Child Support Payments through a Trust instead of Child Support Clearinghouse – Do I have a choice?
A Trust for the Child
As an alternative to child support payments, it is possible to set up a trust fund for your child. If the court considers this controlling, it could result in penalties or other consequences. The judge may approve the creation and use of a trust fund for child support. However, the noncustodial parent can seek legal advice to help them make the best decisions and file the case appropriately. It is more complicated to create a trust than simply transfer money each month to one spouse.
The estate planner should consider trusts as a tool. If the beneficiary is not prepared for it, trusts can be a source of income. There are many types of trusts. Some pay beneficiaries monthly, while others hold funds for a longer period. You can roll over funds to other investments or to an account to keep the money until it is time to disburse. A trust creator will need to discuss his or her plans and needs with an estate planning attorney.
The Choice and the Divorce Process
The judge will generally decide how many children support the noncustodial spouse will pay to the ex-spouse in divorce cases. Once the matter is settled, the type and amount of payments will be set up. The judge will then decide how many children support the noncustodial parent will transfer to the ex-spouse during the divorce case. If the estate is substantial enough, others may only pay a portion of the child support payments.

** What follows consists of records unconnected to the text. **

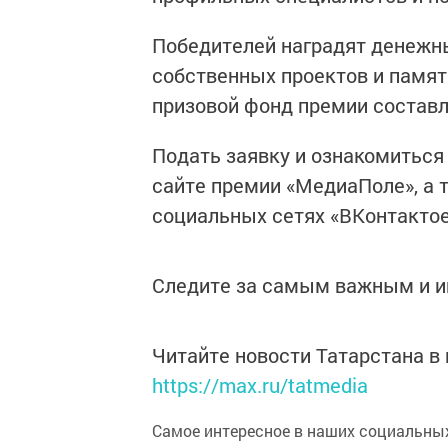
Победителей наградят денежн
собственных проектов и памя
призовой фонд премии составл
Подать заявку и ознакомиться
сайте премии «МедиаПоле», а 
социальных сетях «ВКонтактое
Следите за самым важным и 
Читайте новости Татарстана 
https://max.ru/tatmedia
Самое интересное в наших социальных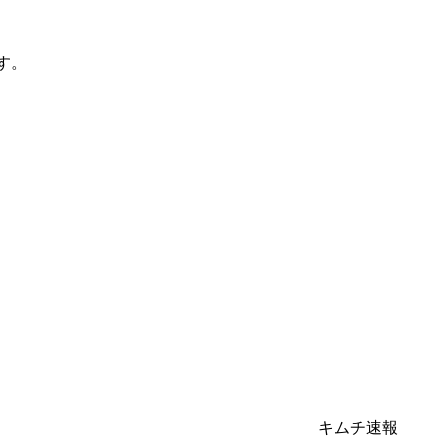
す。
キムチ速報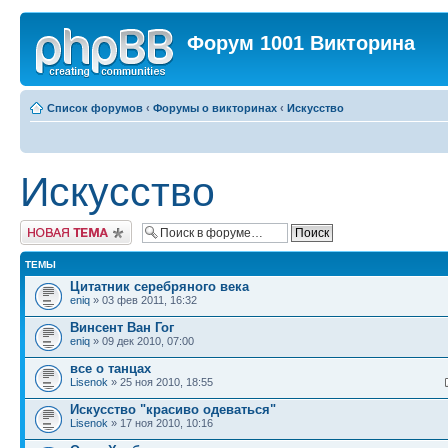
Форум 1001 Викторина
Список форумов
‹
Форумы о викторинах
‹
Искусство
Искусство
Новая тема
ТЕМЫ
Цитатник серебряного века
eniq
» 03 фев 2011, 16:32
Винсент Ван Гог
eniq
» 09 дек 2010, 07:00
все о танцах
Lisenok
» 25 ноя 2010, 18:55
Искусство "красиво одеваться"
Lisenok
» 17 ноя 2010, 10:16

Others with better estate plans and better planning may be able to provide a better solution for the child. They can direct the funds to the child without any interference from the custodial parent.
The court will approve the trust, as well as the estate. It is up to the court to decide if a trust or another method is best for the child. If the custodial parent has an addiction, is unable to manage their finances well, or has a gambling or drinking problem, trust could be the best option. A trust can be used to provide for the youth after he/she turns 18. It also allows the trust to pay the beneficiary to help ensure that college, housing, or large property options are available to him/her. These estate planning options are usually available when they are approved by the judge or through an agreement between both parents.
Modifications to the Original Judgment
The court may grant a modification if the noncustodial parent doesn’t have the financial resources or the ability to set up and use a trust. This will depend on whether the custodial parent can create and use a trust before the divorce is finalized. If the noncustodial parent provides spousal support or monetary child benefits, the judge might approve to provide financial support for the youth in the future. The current circumstances of both families will play a role in determining the outcome.
Legal Support and Trust
Garnishments can be used by parents to support their children. This could be to either push the income into trusts or to pay child support. A trust can be used to provide income for the youth or help them pay their bills each month. The parent might need to get a lawyer to present the case and implement this alternative to child support.
Trusts are often considered income. Once the child can receive the funds, they may need assistance to manage it. The noncustodial parent might need to hire a family law surrey bc to help him or her at this time as well as to create trust.